The reply must repeat each entry exactly and contain no pictures.

● ● ● ●

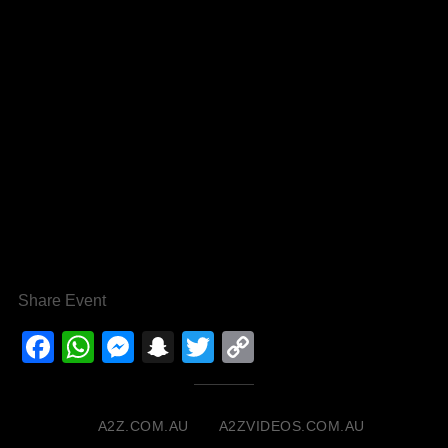
Share Event
Facebook
WhatsApp
Messenger
Snapchat
Twitter
Copy
Link
A2Z.COM.AU
A2ZVIDEOS.COM.AU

● ● ● ●

**Completed exercise**
Share Event
Facebook
WhatsApp
Messenger
Snapchat
Twitter
Copy
Link
A2Z.COM.AU
A2ZVIDEOS.COM.AU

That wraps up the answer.